Mendocino County becomes first in North Bay to move to least-restrictive yellow tier

Mendocino County will advance Wednesday from the orange tier (“moderate” risk of infections) to the yellow tier (“minimal” risk) in California’s Blueprint for a Safer Economy, state health officials announced Tuesday.

Effective at 12:01 a.m., Mendocino becomes the first of the North Bay’s six-county region with infection rates low enough to advance to the yellow tier. Marin County last week anticipated moving to yellow but was held back in orange because of a slight rise in COVID-19 infection rates. Napa, Sonoma, and Lake counties remain in orange, while Solano County continues to hold in the red tier.

Under the yellow tier, restaurants, wineries, breweries and distilleries, as well as movie theaters and fitness centers, can operate indoors at 50% capacity. Retail stores, hotels, hair salons and barbershops can open indoors with modifications.
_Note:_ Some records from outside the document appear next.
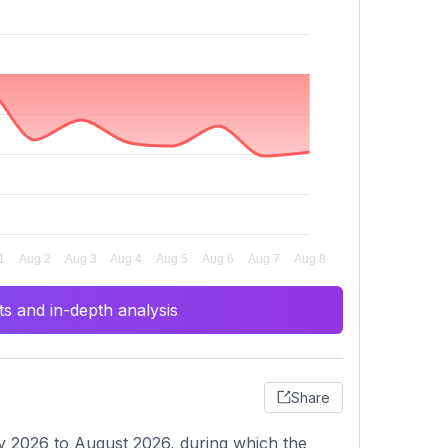
s and in-depth analysis
Share
y 2026 to August 2026, during which the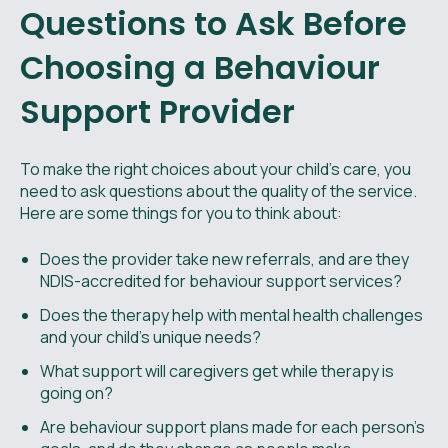
Questions to Ask Before
Choosing a Behaviour
Support Provider
To make the right choices about your child’s care, you
need to ask questions about the quality of the service.
Here are some things for you to think about:
Does the provider take new referrals, and are they
NDIS-accredited for behaviour support services?
Does the therapy help with mental health challenges
and your child’s unique needs?
What support will caregivers get while therapy is
going on?
Are behaviour support plans made for each person’s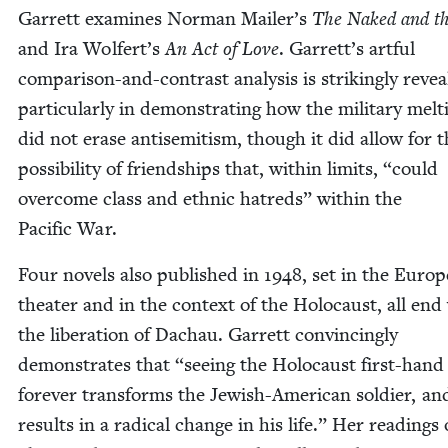
Gar­rett exam­ines Nor­man Mailer’s
The Naked and t
and Ira Wolfert’s
An Act of Love
. Garrett’s art­ful
com­par­i­son-and-con­trast analy­sis is strik­ing­ly reveal
par­tic­u­lar­ly in demon­strat­ing how the mil­i­tary melt
did not erase anti­semitism, though it did allow for 
pos­si­bil­i­ty of friend­ships that, with­in lim­its,
“
could
over­come class and eth­nic hatreds” with­in the
Pacif­ic War.
Four nov­els also pub­lished in
1948
, set in the Euro­
the­ater and in the con­text of the Holo­caust, all end
the lib­er­a­tion of Dachau. Gar­rett con­vinc­ing­ly
demon­strates that
“
see­ing the Holo­caust first-hand
for­ev­er trans­forms the Jew­ish-Amer­i­can sol­dier, an
results in a rad­i­cal change in his life.” Her read­ings 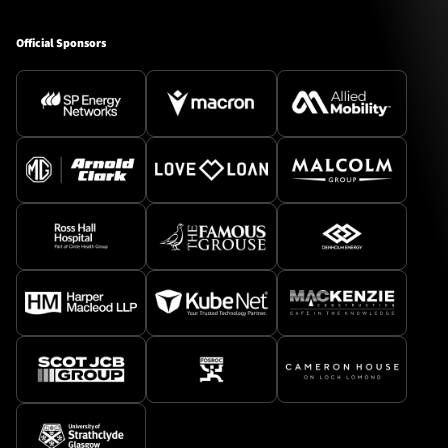
Official Sponsors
Counties in the yellow tier also can open outdoor venues for sports and live performances at an expanded capacity of 67%, with in-state visitors only. Indoor concessions can operate in designated areas.

Mendocino County this week reported a new daily COVID-19 case rate of 2.4 per 100,000 residents, and a test positivity rate of 1.2%. In order to advance to the yellow tier, a county’s new daily case rate must be less than 2 per 100,000 residents for two consecutive weeks. The test positivity rate must be less than 2%.

Mendocino joins three other counties already in the yellow tier: Lassen, Sierra and Alpine counties. Moving this week from red to orange are Amador, Glenn and Sutter counties.

There are no longer any counties in the purple tier, the state’s most-restrictive status.

California officials early this month said many restrictions statewide would lift June 15, if current case trends hold.